Five months into her pregnancy, Representative Cori Bush (D-MO) informed her doctor that she was in extreme pain; her doctor sent her home. One week later, Bush went into labor. During her May 6, 2021 congressional testimony, Bush describes the experience of having her doctor disbelieve her pain and the birth of her child, who weighed barely over a pound: “His ears were still in his head, his eyes were still fused shut, his fingers were smaller than rice, and his skin was translucent. A Black baby, translucent skin.” Bush’s testimony was an eloquent, painful recounting of her labor complications and interactions with racist medical care. But her individual story, while deeply personal, isn’t unique. Rather, it’s one example of the many devastating experiences shared by Black birthing people. 

Recent years have brought more attention to the U.S. gestational mortality crisis, and a variety of articles have correctly noted that said crisis disproportionately affects Black birthing people. But the vast majority of articles employ gendered language to describe the crisis as one of maternal mortality largely impacting Black women. In so doing, they fail to accurately understand what the crisis is and who it affects. It’s difficult, if not impossible, to mitigate an issue without that information. If we focus only on Black cis-women, we ignore the vast expanse of Black people who can get pregnant and need accessible, quality gestational care. Language, in this context, can be a matter of life and death. 

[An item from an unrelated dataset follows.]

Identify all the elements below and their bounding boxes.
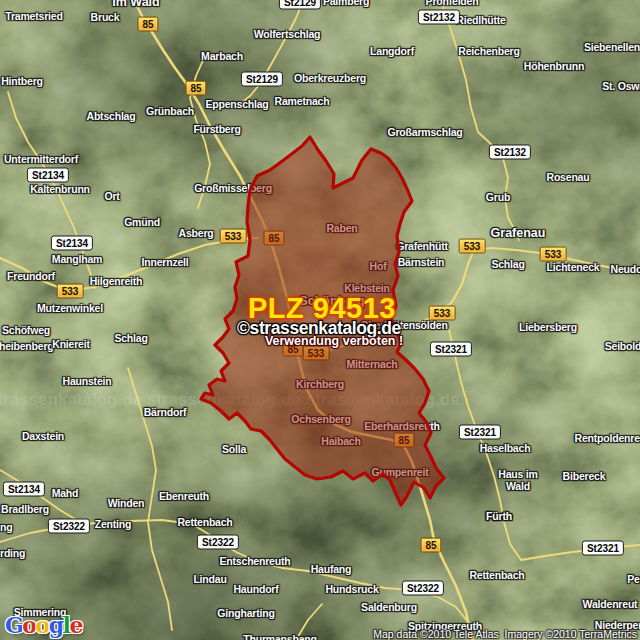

As Sloane Jett remarks, when “considering marginalized people’s bodily autonomy, we must question how we perceive whose lives are worth protecting, and who is allowed to safely make a family—an inquiry that extends far beyond white cisgender women.” Indeed, as Jett and I note, this inquiry extends far beyond Black cisgender women: there are Black, pregnancy-capable people who aren’t women. Many people, including some trans, nonbinary, and gender nonconforming folks, might have a uterus but don’t identify as a woman. They merit more than inclusive language, and beyond that, they merit anti-racist, anti-transphobic medical care. All Black birthing people deserve autonomy, protection, and safety. 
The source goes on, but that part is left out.